O real problema que dificulta a decisão de embutir toda a fiação é que, após o a sanção da lei pelo Chefe do Executivo Municipal, o que implicará vetos a algumas disposições ali mal elaboradas, deverá ainda ser regulamentada. Sem esta, a lei será letra morta. Mais uma que não vai “pegar”.  E ai, se o Poder Público não agir, os interesses econômicos falarão mais alto que a vida e o bem-estar das pessoas. Pois a companhia postula que quem pague a conta de enterrar toda (sua) fiação seja o consumidor/usuário. Direta ou indiretamente, através de recursos que o Poder Público arrecada de todos nós via impostos e tarifas.

 

Cálculo realizado em algumas cidades brasileiras estima que o quilômetro da fiação subterrânea chega a ser até quatro vezes mais caro do que a aérea (de 3 a 5 milhões/km). Mas isso depende de cada caso, que tem que ser estudado. O óbvio é que este custo deve ser dividido entre as concessionárias de energia, telefonia, internet e outros que a gente nem sabe. E, porque não, a maior parte da contribuição ser da Celpe, que ganha rios de dinheiro conforme demonstram seus balanços contábeis, cobrando as tarifas mais caras do planeta Terra.

 

Bem, a questão fundamental está ai. A Celpe deseja que os custos de instalação (enterramento de fios) de equipamentos que pertencerão à própria companhia sejam bancados/repassados aos consumidores, o que poderá representar no quádruplo do valor da tarifa que se paga hoje.

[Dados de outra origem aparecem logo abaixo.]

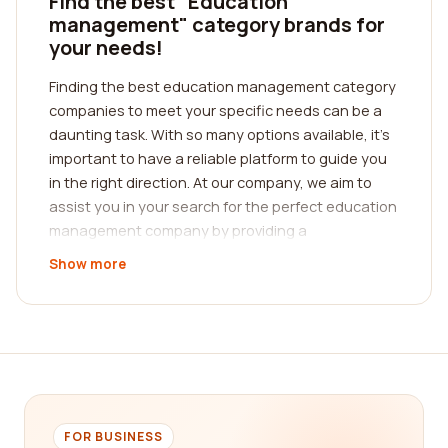
Find the best "Education
management" category brands for
your needs!
Finding the best education management category
companies to meet your specific needs can be a
daunting task. With so many options available, it's
important to have a reliable platform to guide you
in the right direction. At our company, we aim to
assist you in your search for the perfect education
management company by providing a
comprehensive reviews platform.
Show more
Our platform is designed to help you make
informed decisions by providing reviews from real
customers who have had firsthand experience
with these companies. We understand that
choosing the right education management
company is crucial for your success, and that's
why we have curated a collection of detailed
FOR BUSINESS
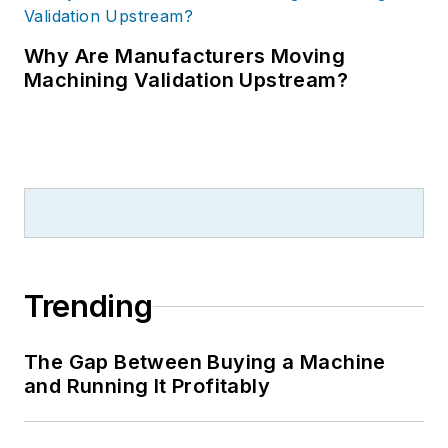
Why Are Manufacturers Moving
Machining Validation Upstream?
Trending
The Gap Between Buying a Machine
and Running It Profitably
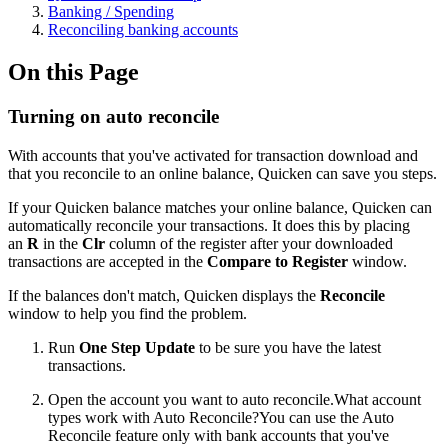
Banking / Spending
Reconciling banking accounts
On this Page
Turning on auto reconcile
With accounts that you've activated for transaction download and
that you reconcile to an online balance, Quicken can save you steps.
If your Quicken balance matches your online balance, Quicken can
automatically reconcile your transactions. It does this by placing
an
R
in the
Clr
column of the register after your downloaded
transactions are accepted in the
Compare to Register
window.
If the balances don't match, Quicken displays the
Reconcile
window to help you find the problem.
Run
One Step Update
to be sure you have the latest
transactions.
Open the account you want to auto reconcile.
What account
types work with Auto Reconcile?You can use the Auto
Reconcile feature only with bank accounts that you've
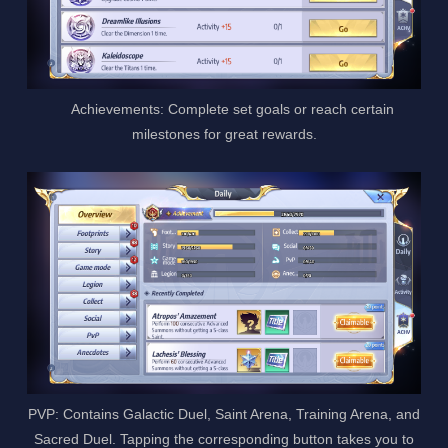
Achievements: Complete set goals or reach certain
milestones for great rewards.
PVP: Contains Galactic Duel, Saint Arena, Training Arena, and
Sacred Duel. Tapping the corresponding button takes you to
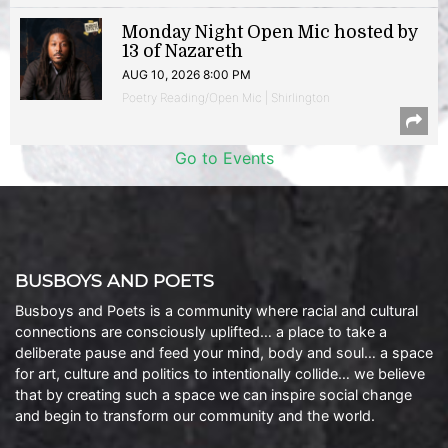
Monday Night Open Mic hosted by
13 of Nazareth
AUG 10, 2026 8:00 PM
Poetry Reading/Open Mic | Shirlington
Go to Events
BUSBOYS AND POETS
Busboys and Poets is a community where racial and cultural
connections are consciously uplifted… a place to take a
deliberate pause and feed your mind, body and soul… a space
for art, culture and politics to intentionally collide… we believe
that by creating such a space we can inspire social change
and begin to transform our community and the world.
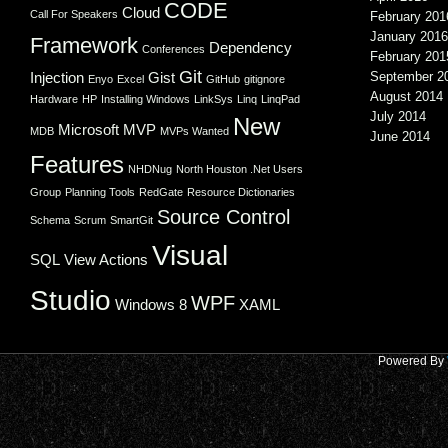
CODE
Cloud
Call For Speakers
February 201
January 2016
Framework
Dependency
Conferences
February 201
Git
Injection
Gist
September 2
Enyo
Excel
GitHub
gitignore
August 2014
Hardware
HP
Installing Windows
LinkSys
Linq
LinqPad
July 2014
New
Microsoft
MVP
MDB
MVPs Wanted
June 2014
Features
NHDNug
North Houston .Net Users
Group
Planning Tools
RedGate
Resource Dictionaries
Source Control
Schema
Scrum
SmartGit
Visual
SQL
View Actions
Studio
WPF
Windows 8
XAML
Powered By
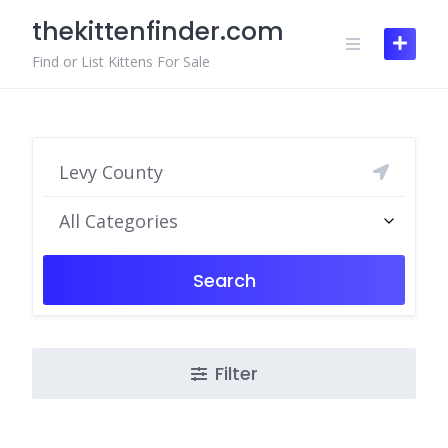
Skip
thekittenfinder.com
to
content
Find or List Kittens For Sale
All Categories
Search
Filter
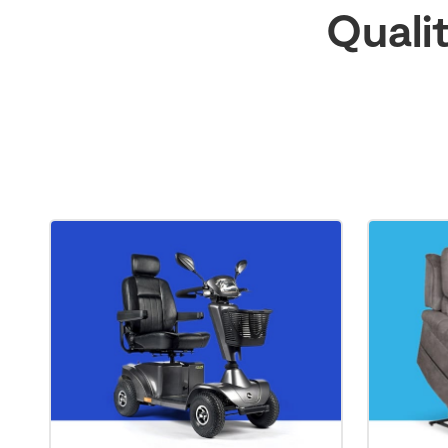
Quali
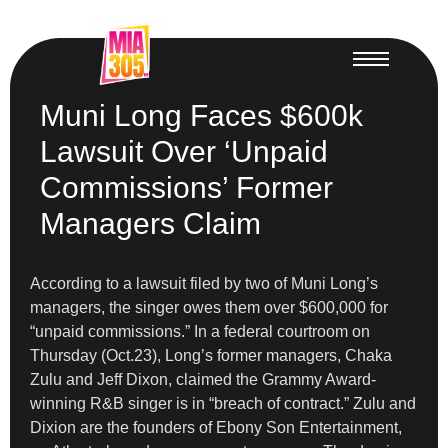
Muni Long Faces $600k
Lawsuit Over ‘Unpaid
Commissions’ Former
Managers Claim
According to a lawsuit filed by two of Muni Long’s
managers, the singer owes them over $600,000 for
“unpaid commissions.” In a federal courtroom on
Thursday (Oct.23), Long’s former managers, Chaka
Zulu and Jeff Dixon, claimed the Grammy Award-
winning R&B singer is in “breach of contract.” Zulu and
Dixion are the founders of Ebony Son Entertainment,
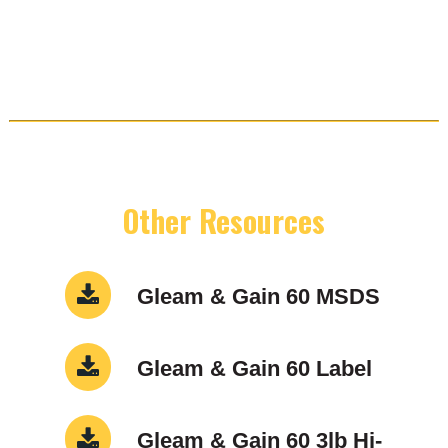
Other Resources
Gleam & Gain 60 MSDS
Gleam & Gain 60 Label
Gleam & Gain 60 3lb Hi-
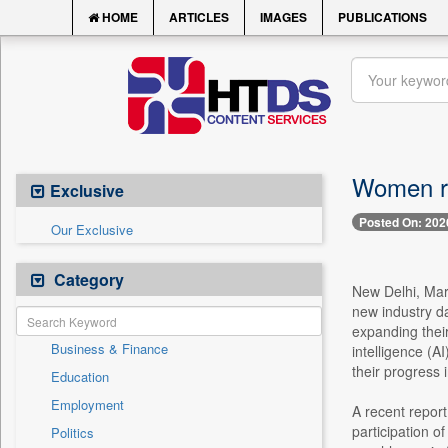
HOME
ARTICLES
IMAGES
PUBLICATIONS
Women ris
Exclusive
Posted On: 202
Our Exclusive
Category
New Delhi, Mar
new industry da
expanding their
Business & Finance
intelligence (AI
their progress 
Education
Employment
A recent report
participation o
Politics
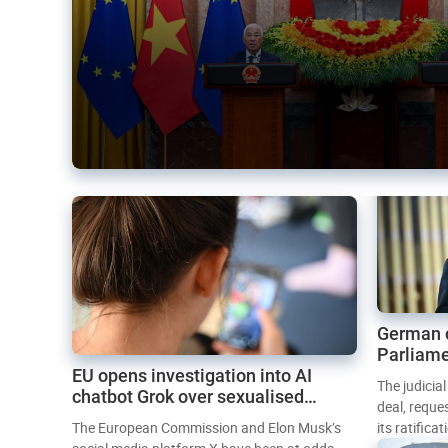
German 
Parliame
EU opens investigation into AI
Mercosur
The judicia
chatbot Grok over sexualised
deal, reque
images
The European Commission and Elon Musk’s
its ratifica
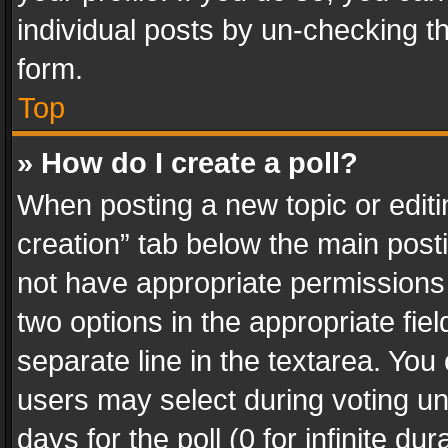
individual posts by un-checking t
form.
Top
» How do I create a poll?
When posting a new topic or editing 
creation” tab below the main posti
not have appropriate permissions to
two options in the appropriate fie
separate line in the textarea. You
users may select during voting und
days for the poll (0 for infinite du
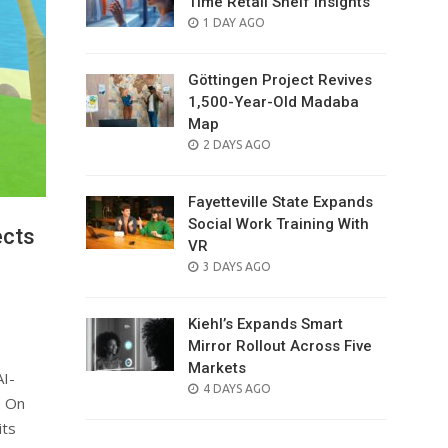
Time Retail Shelf Insights
POSTED
1 DAY AGO
ON
Göttingen Project Revives
1,500-Year-Old Madaba
Map
POSTED
2 DAYS AGO
ON
Fayetteville State Expands
Social Work Training With
ects
VR
POSTED
3 DAYS AGO
ON
Kiehl’s Expands Smart
Mirror Rollout Across Five
Markets
AI-
POSTED
4 DAYS AGO
. On
ON
its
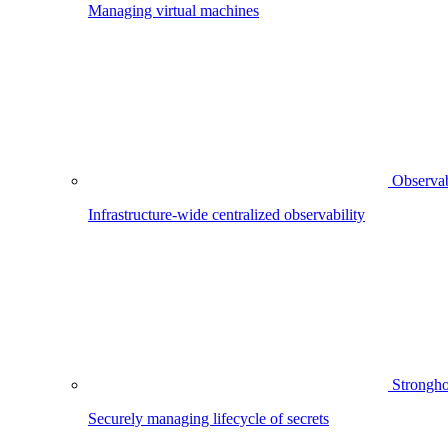
Managing virtual machines
Observab
Infrastructure-wide centralized observability
Strongho
Securely managing lifecycle of secrets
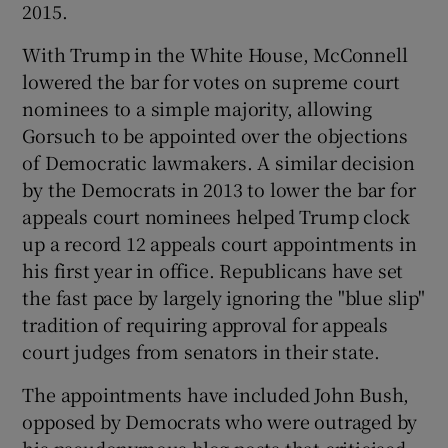
2015.
With Trump in the White House, McConnell
lowered the bar for votes on supreme court
nominees to a simple majority, allowing
Gorsuch to be appointed over the objections
of Democratic lawmakers. A similar decision
by the Democrats in 2013 to lower the bar for
appeals court nominees helped Trump clock
up a record 12 appeals court appointments in
his first year in office. Republicans have set
the fast pace by largely ignoring the "blue slip"
tradition of requiring approval for appeals
court judges from senators in their state.
The appointments have included John Bush,
opposed by Democrats who were outraged by
his pseudonymous blog posts that criticised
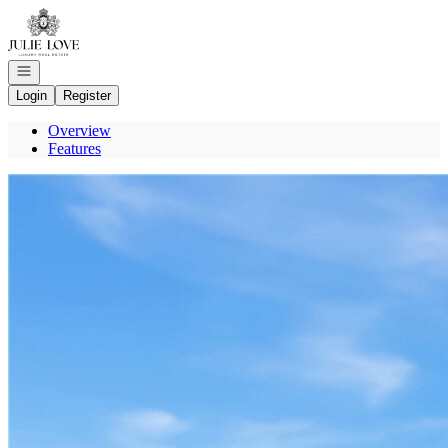
Go to: Homepage
Open navigation
Login
Register
Overview
Features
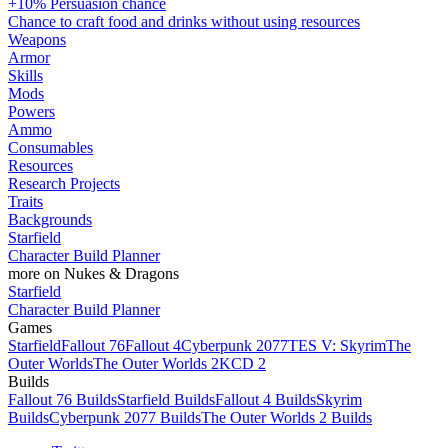
+10% Persuasion chance
Chance to craft food and drinks without using resources
Weapons
Armor
Skills
Mods
Powers
Ammo
Consumables
Resources
Research Projects
Traits
Backgrounds
Starfield
Character Build Planner
more on Nukes & Dragons
Starfield
Character Build Planner
Games
Starfield
Fallout 76
Fallout 4
Cyberpunk 2077
TES V: Skyrim
The
Outer Worlds
The Outer Worlds 2
KCD 2
Builds
Fallout 76 Builds
Starfield Builds
Fallout 4 Builds
Skyrim
Builds
Cyberpunk 2077 Builds
The Outer Worlds 2 Builds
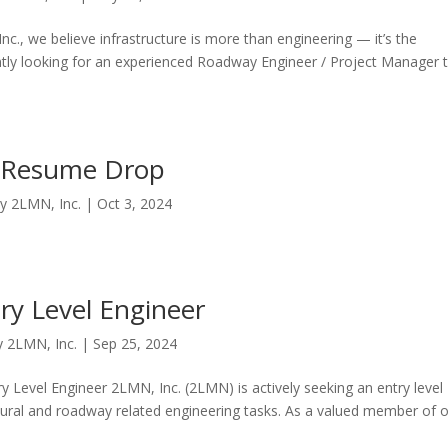
., we believe infrastructure is more than engineering — it’s the
ntly looking for an experienced Roadway Engineer / Project Manager 
Resume Drop
by
2LMN, Inc.
|
Oct 3, 2024
ry Level Engineer
y
2LMN, Inc.
|
Sep 25, 2024
ry Level Engineer 2LMN, Inc. (2LMN) is actively seeking an entry level
uctural and roadway related engineering tasks. As a valued member of 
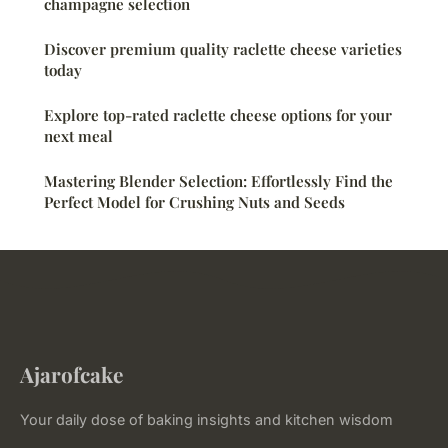
champagne selection
Discover premium quality raclette cheese varieties
today
Explore top-rated raclette cheese options for your
next meal
Mastering Blender Selection: Effortlessly Find the
Perfect Model for Crushing Nuts and Seeds
Ajarofcake
Your daily dose of baking insights and kitchen wisdom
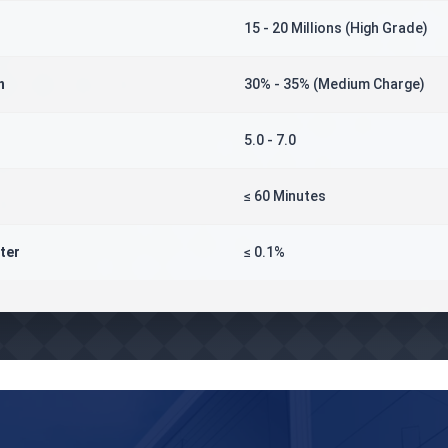
15 - 20 Millions (High Grade)
n
30% - 35% (Medium Charge)
5.0 - 7.0
≤ 60 Minutes
ter
≤ 0.1%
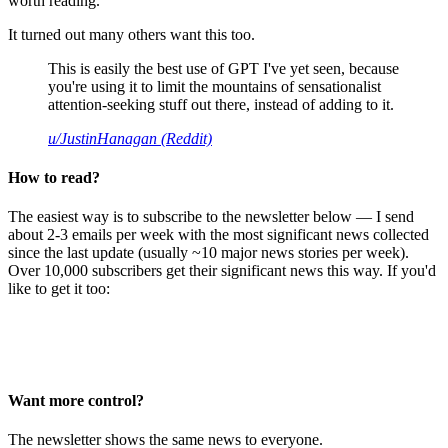
worth reading.
It turned out many others want this too.
This is easily the best use of GPT I've yet seen, because
you're using it to limit the mountains of sensationalist
attention-seeking stuff out there, instead of adding to it.
u/JustinHanagan (Reddit)
How to read?
The easiest way is to subscribe to the newsletter below — I send
about 2-3 emails per week with the most significant news collected
since the last update (usually ~10 major news stories per week).
Over 10,000 subscribers get their significant news this way. If you'd
like to get it too:
Want more control?
The newsletter shows the same news to everyone.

Aqui em Pernambuco, sabemos muito bem o quanto o poder publico contemporiza com as infrações constantes da Celpe, violando até mesmo o contrato de concessão. Portanto, será ingenuidade esperar que os gestores estadual e municipal se confrontem com a companhia, que, diga-se de passagem, esta no topo de arrecadação do ICMS. Ou seja, é a empresa que mais recolhe imposto. E, por outro lado, oferece um serviço cada vez pior aos seus clientes (nós).

 

Portanto, sabemos que não podemos contar com o Poder Publico, que empurra com a barriga esse problema. Na verdade, ilude a população com a criação de comissões que não chegam a nada, com a aplicação de multas que quase nunca são pagas, etc. Mas na realidade “enrola” o cidadão e posterga medidas mitigadoras e urgentes a serem tomadas.

 

O PLO nº 99/2013 votado e aprovado pela Câmara de Vereadores do Recife está longe de virar realidade. Daí que não há solução que dispense a mobilização da sociedade, a pressão popular.

 

Unamo-nos, então. Em 2014, vem pra rua você também, e assim teremos a chance de um dia ver efetivado o enterramento dos fios e o fim das mortes anunciadas de tantos recifenses/pernambucanos por descarga elétrica causadas por fiações impróprias. Para o bem estar do cidadão.